What Information Must be Included
Insurers and self-insured employers must provide a Summary of Benefits and Coverage (also referred to as an ‘SBC’ in the proposed rule) to individuals who apply for and enroll in medical plans. The Summary of Benefits and Coverage is a required document that must be provided in the standard format.
There are four standard components:
- A four-page Benefit Summary (double sided)
- Medical Scenarios called “Coverage Examples” that are patterned after the Food and Drug Administration food labels. They estimate customer costs based on the specific plan’s benefits for three medical scenarios – Maternity, Breast Cancer Treatment and Managing Diabetes
- A standard glossary of medical and insurance terms
- A phone number and website where individuals can get additional information including documents such as Certificates, Summary Plan Descriptions (SPDs) and policies
HHS asked the National Association of Insurance Commissioners (NAIC) to propose a format for the four components in the Summary of Benefits and Coverage. Here is a link to the documents proposed by NAIC: http://www.naic.org/committees_b_consumer_information.htm
The information on the NAIC website is not a guideline or example. It is the exact wording, format and layout that must be used. Insurers and employers will just insert plan details into the predetermined rows and columns.

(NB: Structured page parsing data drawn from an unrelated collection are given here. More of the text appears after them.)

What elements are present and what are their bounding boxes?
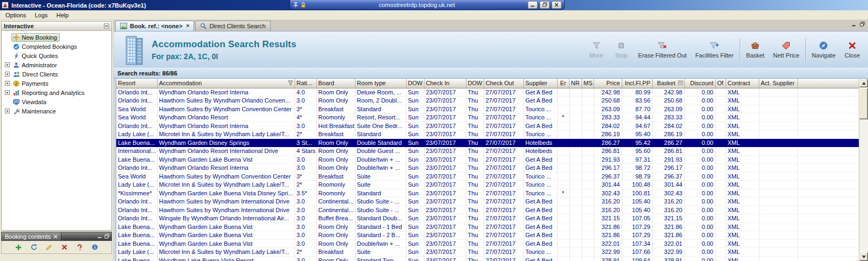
menu-help[interactable]: Help [52,11,73,20]
table-row[interactable]: Lake Buena...Wyndham Garden Lake Buena V… [116,155,859,164]
help-button[interactable] [74,243,84,252]
cell-dow: Sun [406,97,424,105]
expand-icon[interactable]: + [5,81,10,86]
nett-price-button[interactable]: Nett Price [769,37,803,63]
column-header-resort[interactable]: Resort [116,79,157,88]
column-header-ms[interactable]: MS [582,79,594,88]
rdp-minimize-button[interactable] [528,1,538,9]
column-header-nr[interactable]: NR [569,79,582,88]
tab-booking-contents[interactable]: Booking contents [2,232,61,240]
rdp-close-button[interactable] [552,1,561,9]
table-row[interactable]: Orlando Int...Hawthorn Suites By Wyndham… [116,97,859,105]
table-row[interactable]: Orlando Int...Hawthorn Suites by Wyndham… [116,198,859,206]
table-row[interactable]: Orlando Int...Wingate By Wyndham Orlando… [116,214,859,223]
column-header-accommodation[interactable]: Accommodation [157,79,295,88]
column-header-act-supplier[interactable]: Act. Supplier [759,79,797,88]
column-header-contract[interactable]: Contract [726,79,759,88]
panel-minimize-icon[interactable] [97,234,102,239]
sidebar-item-new-booking[interactable]: New Booking [2,33,111,42]
cell-er [557,231,569,240]
rdp-restore-button[interactable] [540,1,549,9]
sidebar-item-direct-clients[interactable]: +Direct Clients [2,69,111,79]
erase-filtered-out-button[interactable]: Erase Filtered Out [634,37,691,63]
cell-contract: XML [726,248,759,257]
basket-button[interactable]: Basket [742,37,769,63]
edit-button[interactable] [44,243,54,252]
tab-book-ref-none[interactable]: Book. ref.: <none>× [115,21,194,31]
info-button[interactable] [90,243,99,252]
sidebar-item-maintenance[interactable]: +Maintenance [2,106,111,116]
basket-sort-icon[interactable] [678,80,683,85]
close-tab-icon[interactable] [53,234,58,239]
facilities-filter-button[interactable]: Facilities Filter [691,37,738,63]
panel-minimize-icon[interactable] [852,22,856,27]
cell-act-supplier [759,164,797,173]
table-row[interactable]: International...Wyndham Orlando Resort I… [116,147,859,156]
column-header-basket[interactable]: Basket [652,79,684,88]
expand-icon[interactable]: + [5,62,10,67]
table-row[interactable]: Sea WorldWyndham Orlando Resort4*Roomonl… [116,113,859,122]
column-header-supplier[interactable]: Supplier [523,79,557,88]
cell-check-in: 23/07/2017 [424,181,466,189]
filter-funnel-icon[interactable] [288,80,294,86]
cell-discount: 0.00 [684,214,715,223]
column-header-price[interactable]: Price [594,79,622,88]
table-row[interactable]: Lady Lake (...Microtel Inn & Suites by W… [116,181,859,189]
sidebar-item-administrator[interactable]: +Administrator [2,60,111,69]
column-header-check-in[interactable]: Check In [424,79,466,88]
table-row[interactable]: Orlando Int...Hawthorn Suites by Wyndham… [116,206,859,214]
table-row[interactable]: Orlando Int...Wyndham Orlando Resort Int… [116,164,859,173]
sidebar-item-viewdata[interactable]: Viewdata [2,97,111,106]
cell-rati: 3.0 [295,222,316,231]
panel-restore-icon[interactable] [104,234,109,239]
pin-icon[interactable] [293,2,298,8]
column-header-of[interactable]: Of [715,79,726,88]
table-row[interactable]: Lady Lake (...Microtel Inn & Suites by W… [116,248,859,257]
navigate-button[interactable]: Navigate [808,37,840,63]
column-header-er[interactable]: Er [557,79,569,88]
table-row[interactable]: Lake Buena...Wyndham Garden Lake Buena V… [116,231,859,240]
vertical-scrollbar[interactable] [859,79,868,261]
table-row[interactable]: Lake Buena...Wyndham Lake Buena Vista Re… [116,256,859,261]
column-header-check-out[interactable]: Check Out [484,79,523,88]
scroll-up-button[interactable] [859,79,868,87]
table-row[interactable]: *Kissimmee*Wyndham Garden Lake Buena Vis… [116,189,859,198]
refresh-button[interactable] [29,243,39,252]
sidebar-item-completed-bookings[interactable]: Completed Bookings [2,42,111,51]
cell-dow: Sun [406,239,424,248]
table-row[interactable]: Lake Buena...Wyndham Garden Disney Sprin… [116,138,859,147]
table-row[interactable]: Sea WorldHawthorn Suites By Wyndham Conv… [116,105,859,113]
expand-icon[interactable]: + [5,72,10,77]
expand-icon[interactable]: + [5,109,10,113]
menu-logs[interactable]: Logs [30,11,52,20]
tab-direct-clients-search[interactable]: Direct Clients Search [195,21,270,31]
column-header-dow[interactable]: DOW [406,79,424,88]
column-header-rati[interactable]: Rati... [295,79,316,88]
collapse-panel-icon[interactable] [104,23,109,29]
scroll-thumb[interactable] [859,88,868,119]
scroll-down-button[interactable] [859,252,868,261]
close-button[interactable]: Close [840,37,865,63]
sidebar-item-label: Reporting and Analytics [22,90,85,96]
building-icon [122,35,145,66]
sidebar-item-payments[interactable]: +Payments [2,79,111,88]
tab-close-icon[interactable]: × [186,23,190,29]
column-header-board[interactable]: Board [316,79,355,88]
sidebar-item-reporting-and-analytics[interactable]: +Reporting and Analytics [2,88,111,97]
column-header-discount[interactable]: Discount [684,79,715,88]
table-row[interactable]: Sea WorldHawthorn Suites by Wyndham Conv… [116,172,859,181]
sidebar-item-quick-quotes[interactable]: Quick Quotes [2,51,111,60]
column-header-room-type[interactable]: Room type [355,79,406,88]
column-header-incl-fl-pp[interactable]: Incl.Fl.PP [622,79,652,88]
table-row[interactable]: Lady Lake (...Microtel Inn & Suites by W… [116,130,859,139]
table-row[interactable]: Lake Buena...Wyndham Garden Lake Buena V… [116,222,859,231]
add-button[interactable] [14,243,23,252]
expand-icon[interactable]: + [5,90,10,95]
table-row[interactable]: Orlando Int...Wyndham Orlando Resort Int… [116,88,859,97]
table-row[interactable]: Orlando Int...Wyndham Orlando Resort Int… [116,122,859,130]
table-row[interactable]: Lake Buena...Wyndham Garden Lake Buena V… [116,239,859,248]
menu-options[interactable]: Options [1,11,30,20]
column-header-dow[interactable]: DOW [466,79,484,88]
delete-button[interactable] [59,243,69,252]
panel-restore-icon[interactable] [860,22,865,27]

The Benefit Summary must be a freestanding document and may not be incorporated into any other document. Supplemental communication materials may be provided with it. Currently produced documents will not satisfy the requirements of the regulation.
The Coverage Examples must include three pre-defined medical scenarios: Maternity, Breast Cancer Treatment and Managing Diabetes. These scenarios are intended to show typical services and cost sharing under the plan. The numbers would be based on client-specific plans and costs. The estimates are based on national average costs and in-network benefit levels.
Who is Responsible for Providing the Information
For fully insured plans and HMOs, the insurer is responsible for producing and distributing the summaries. For self-insured plans, the responsibility lies with the employer.
What is the Required Timing
Summaries must be provided when an employer or individual requests information about a plan, applies for coverage or enrolls in a plan. They must also receive a summary if there are plan changes or if the individual has a HIPAA special enrollment event that prompts a new enrollment opportunity.
People enrolled in a health plan must be notified of any significant changes to the terms of coverage reflected in the Summary of Benefits and Coverage at least 60 days prior to the effective date of the change. This timing applies only to changes that become effective during the plan or policy year but not to changes at renewal (the start of the new plan or policy year).
How Benefit Summaries will be Delivered
Summaries are required both before and after enrollment and may be delivered in paper and/or electronic format. There are specific requirements for group vs. individual plans.
Penalty for Non-Compliance
The penalty for ‘willful’ non-compliance is up to $1,000 per enrollee for each failure to comply.
Comments on this proposed rule – including the specific request for expatriate plans – are due 60 days from the publish date.
Cigna will continue to provide commentary on this proposed rule as we proactively work with the Administration and offer suggestions for implementation of PPACA.
Editorial Note: In August, 2011, the provision name changed from Uniform Benefits Summary to the Summary of Benefits and Coverage.